In varie tradizioni contemplative orientali, come nello yoga integrale di Swami Satchidananda, è centrale coltivare la compassione. In sanscrito, la parola compassione viene tradotta con il termine “Karuna”. A sua volta, Karuna fa parte delle cosiddette quattro qualità sublimi, o condizioni mentali positive, chiamate “Brahma Vihara”. Oltre a Karuna, le altre qualità sublimi sono: Maitri (Metta in pali), ovvero la bontà illimitata verso tutti gli esseri; Mudita, gioia infinita per la liberazione dal dolore da parte di un altro essere; Upeksha (o Upekkha), ovvero illimitata imperturbabilità verso amici e nemici.

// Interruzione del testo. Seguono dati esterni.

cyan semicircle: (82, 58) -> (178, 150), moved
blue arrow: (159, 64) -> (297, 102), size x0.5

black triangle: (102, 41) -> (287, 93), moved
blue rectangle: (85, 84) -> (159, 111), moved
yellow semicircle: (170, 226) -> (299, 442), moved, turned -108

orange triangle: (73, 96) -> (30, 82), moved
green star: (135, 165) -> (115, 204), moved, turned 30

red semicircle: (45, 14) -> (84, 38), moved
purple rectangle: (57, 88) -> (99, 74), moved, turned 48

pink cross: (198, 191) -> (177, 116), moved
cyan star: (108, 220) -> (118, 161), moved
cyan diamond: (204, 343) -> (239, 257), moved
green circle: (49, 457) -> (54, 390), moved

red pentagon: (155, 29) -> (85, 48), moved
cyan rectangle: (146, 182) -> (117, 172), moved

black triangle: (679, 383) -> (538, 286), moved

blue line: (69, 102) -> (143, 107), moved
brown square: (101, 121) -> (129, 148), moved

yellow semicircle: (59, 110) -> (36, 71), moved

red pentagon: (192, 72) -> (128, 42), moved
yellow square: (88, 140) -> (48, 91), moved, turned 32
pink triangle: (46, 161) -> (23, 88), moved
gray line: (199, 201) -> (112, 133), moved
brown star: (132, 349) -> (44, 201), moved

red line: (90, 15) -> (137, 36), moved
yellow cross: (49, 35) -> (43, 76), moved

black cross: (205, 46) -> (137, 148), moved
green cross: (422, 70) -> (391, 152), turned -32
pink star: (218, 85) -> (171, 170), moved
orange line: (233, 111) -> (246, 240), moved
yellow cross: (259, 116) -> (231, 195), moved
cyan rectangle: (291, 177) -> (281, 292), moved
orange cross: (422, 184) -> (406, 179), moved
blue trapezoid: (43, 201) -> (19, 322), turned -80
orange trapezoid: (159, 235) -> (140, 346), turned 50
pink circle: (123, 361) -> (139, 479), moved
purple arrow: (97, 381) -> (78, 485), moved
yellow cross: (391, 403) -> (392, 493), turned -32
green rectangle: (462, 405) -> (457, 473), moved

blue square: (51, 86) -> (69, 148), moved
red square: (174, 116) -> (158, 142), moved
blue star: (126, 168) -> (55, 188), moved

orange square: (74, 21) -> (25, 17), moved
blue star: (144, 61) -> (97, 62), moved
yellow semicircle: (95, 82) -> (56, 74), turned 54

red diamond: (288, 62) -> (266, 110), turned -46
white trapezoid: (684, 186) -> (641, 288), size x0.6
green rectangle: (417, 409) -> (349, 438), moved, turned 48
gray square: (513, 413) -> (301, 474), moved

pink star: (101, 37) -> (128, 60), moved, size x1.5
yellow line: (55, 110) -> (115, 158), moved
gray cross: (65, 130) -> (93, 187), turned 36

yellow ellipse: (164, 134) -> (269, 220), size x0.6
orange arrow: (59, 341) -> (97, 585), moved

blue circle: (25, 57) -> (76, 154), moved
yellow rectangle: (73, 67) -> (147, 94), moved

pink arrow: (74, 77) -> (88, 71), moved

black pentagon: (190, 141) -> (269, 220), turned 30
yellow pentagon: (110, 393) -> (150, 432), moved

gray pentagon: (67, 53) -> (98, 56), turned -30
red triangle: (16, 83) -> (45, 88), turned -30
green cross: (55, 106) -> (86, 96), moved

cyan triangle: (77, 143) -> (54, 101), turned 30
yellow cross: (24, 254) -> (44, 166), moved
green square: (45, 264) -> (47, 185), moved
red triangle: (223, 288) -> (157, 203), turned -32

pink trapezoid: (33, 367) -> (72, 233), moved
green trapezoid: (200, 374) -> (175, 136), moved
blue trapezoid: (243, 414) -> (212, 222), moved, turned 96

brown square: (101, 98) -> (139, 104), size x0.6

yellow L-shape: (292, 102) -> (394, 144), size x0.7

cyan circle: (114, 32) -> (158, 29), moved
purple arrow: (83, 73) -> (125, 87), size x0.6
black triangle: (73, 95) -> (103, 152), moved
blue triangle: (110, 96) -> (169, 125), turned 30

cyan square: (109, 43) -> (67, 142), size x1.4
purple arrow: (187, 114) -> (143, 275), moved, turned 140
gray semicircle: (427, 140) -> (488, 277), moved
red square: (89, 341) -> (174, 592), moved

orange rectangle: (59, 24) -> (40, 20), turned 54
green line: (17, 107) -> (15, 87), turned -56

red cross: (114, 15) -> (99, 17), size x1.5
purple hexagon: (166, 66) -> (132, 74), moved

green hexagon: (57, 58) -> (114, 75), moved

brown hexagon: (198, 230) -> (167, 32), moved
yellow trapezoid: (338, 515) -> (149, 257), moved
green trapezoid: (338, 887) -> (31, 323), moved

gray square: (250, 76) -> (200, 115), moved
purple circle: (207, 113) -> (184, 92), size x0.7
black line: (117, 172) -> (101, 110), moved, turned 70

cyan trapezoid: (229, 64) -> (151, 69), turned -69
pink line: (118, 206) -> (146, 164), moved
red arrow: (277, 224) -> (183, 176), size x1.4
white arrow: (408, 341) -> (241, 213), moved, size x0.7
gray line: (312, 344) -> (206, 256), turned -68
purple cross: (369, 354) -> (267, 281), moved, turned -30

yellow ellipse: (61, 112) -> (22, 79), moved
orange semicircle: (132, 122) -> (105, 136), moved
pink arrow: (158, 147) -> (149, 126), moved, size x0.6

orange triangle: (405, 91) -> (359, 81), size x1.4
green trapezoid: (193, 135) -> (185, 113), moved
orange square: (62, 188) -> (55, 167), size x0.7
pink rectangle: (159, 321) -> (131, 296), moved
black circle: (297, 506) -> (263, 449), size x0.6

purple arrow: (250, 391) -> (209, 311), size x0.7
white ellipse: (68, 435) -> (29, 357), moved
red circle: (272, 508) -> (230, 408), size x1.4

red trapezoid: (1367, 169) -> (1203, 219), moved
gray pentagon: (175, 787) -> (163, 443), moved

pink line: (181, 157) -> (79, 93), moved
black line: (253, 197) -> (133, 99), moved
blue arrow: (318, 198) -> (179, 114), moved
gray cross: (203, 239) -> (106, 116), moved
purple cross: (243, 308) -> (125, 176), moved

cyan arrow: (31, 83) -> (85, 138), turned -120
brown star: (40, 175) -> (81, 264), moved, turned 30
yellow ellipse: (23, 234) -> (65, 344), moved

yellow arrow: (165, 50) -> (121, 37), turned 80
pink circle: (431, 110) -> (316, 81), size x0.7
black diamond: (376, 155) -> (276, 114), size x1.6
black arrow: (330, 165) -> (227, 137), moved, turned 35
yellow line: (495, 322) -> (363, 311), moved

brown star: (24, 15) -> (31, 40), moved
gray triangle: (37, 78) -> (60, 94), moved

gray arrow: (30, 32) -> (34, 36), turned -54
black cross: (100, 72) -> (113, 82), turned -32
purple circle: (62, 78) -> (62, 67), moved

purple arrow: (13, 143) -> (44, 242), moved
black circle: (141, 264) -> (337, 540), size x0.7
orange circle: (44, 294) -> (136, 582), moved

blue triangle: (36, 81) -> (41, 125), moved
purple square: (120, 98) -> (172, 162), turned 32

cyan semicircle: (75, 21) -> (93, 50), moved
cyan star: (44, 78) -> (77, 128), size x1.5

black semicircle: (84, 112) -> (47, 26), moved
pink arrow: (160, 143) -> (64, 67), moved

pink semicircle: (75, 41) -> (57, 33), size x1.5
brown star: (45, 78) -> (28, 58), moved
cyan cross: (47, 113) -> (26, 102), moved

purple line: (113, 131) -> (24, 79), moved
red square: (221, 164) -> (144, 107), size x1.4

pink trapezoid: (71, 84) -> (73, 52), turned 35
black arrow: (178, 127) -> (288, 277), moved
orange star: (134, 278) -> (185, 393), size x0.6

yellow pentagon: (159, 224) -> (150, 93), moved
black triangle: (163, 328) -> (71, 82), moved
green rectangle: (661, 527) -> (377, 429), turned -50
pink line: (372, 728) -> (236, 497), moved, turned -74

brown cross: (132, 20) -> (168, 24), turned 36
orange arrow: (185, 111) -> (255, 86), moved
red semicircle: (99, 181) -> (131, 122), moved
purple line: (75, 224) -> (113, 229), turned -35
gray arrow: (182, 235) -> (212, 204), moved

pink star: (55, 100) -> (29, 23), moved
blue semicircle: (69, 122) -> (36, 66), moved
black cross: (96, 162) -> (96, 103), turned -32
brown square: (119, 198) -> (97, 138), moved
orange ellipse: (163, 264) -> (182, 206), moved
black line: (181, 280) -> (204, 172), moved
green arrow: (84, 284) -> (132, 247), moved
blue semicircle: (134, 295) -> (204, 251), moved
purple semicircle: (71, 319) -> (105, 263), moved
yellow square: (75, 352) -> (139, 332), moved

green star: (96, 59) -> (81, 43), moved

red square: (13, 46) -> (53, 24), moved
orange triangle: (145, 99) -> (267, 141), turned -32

Attraverso la meditazione si possono sviluppare queste condizioni mentali. Di seguito approfondiamo il concetto di compassione, Karuna.
Diminuire la sofferenza altrui
Karuna significa compassione attiva e si riferisce a quelle azioni che contribuiscono a diminuire la sofferenza altrui. Per questo si parla di “compassione attiva”: uno stato che implica una com-partecipazione a ciò che l’altro sta vivendo. Questa forma di compassione non ha confini, né pregiudizi e si estende quindi a tutti gli esseri viventi. Si prova compassione quando vediamo altri esseri (sia umani, sia animali, o altre creature come le piante) soffrire e si cerca di aiutarli, in base alle proprie capacità e ai propri mezzi. L’azione dell’aiuto nasce poiché si è “toccati” da ciò che sta attraversando un altro essere. È una compassione attiva, in quanto si agisce per cercare di dare il proprio contributo affinché vengano meno le cause che provocano la sofferenza dell’altro. Per nutrire questo tipo di compassione occorre essere consapevoli dell’interdipendenza di tutti i fenomeni e di tutti gli esseri. Sviluppare questa forma di compassione non significa aggiungere su di sé preoccupazioni o fardelli, bensì vuol dire relativizzare i propri problemi.
Compassione verso di sé
Il concetto di Karuna non si riferisce soltanto alla compassione verso gli altri, ma anche verso se stessi. Un eccesso di auto-critica può minare la fiducia nelle proprie capacità. Quando si commette uno sbaglio, piuttosto che giudicarsi in modo negativo occorre capire la causa o le cause dello sbaglio in modo da non commetterlo una seconda volta. La compassione verso se stessi ci mostra la nostra vera natura di esseri umani. L’imperfezione e l’impermanenza fanno parte della vita. Quando si cade in errore la compassione verso di sé permette di rialzarsi più facilmente, con maggior slancio e coraggio.
La leggenda di Tara
Nella tradizione buddhista si narrano molte storie legate al concetto di compassione. Tra queste vi è la leggenda di Tara, divinità che rappresenta proprio “Karuna”, la compassione, ed è altresì un’incarnazione di bodhisattva. Il nome Tara significa “la salvatrice” o anche “stella”, colei che indica la via. La leggenda racconta che il Buddha Avalokiteshvara, mentre piangeva per le sofferenze e le miserie del mondo, fece nascere dalle sue stesse lacrime un lago, dal quale uscì uno splendido loto in boccio. Quando i petali del loto si aprirono, al centro del fiore vi era Tara, la Salvatrice.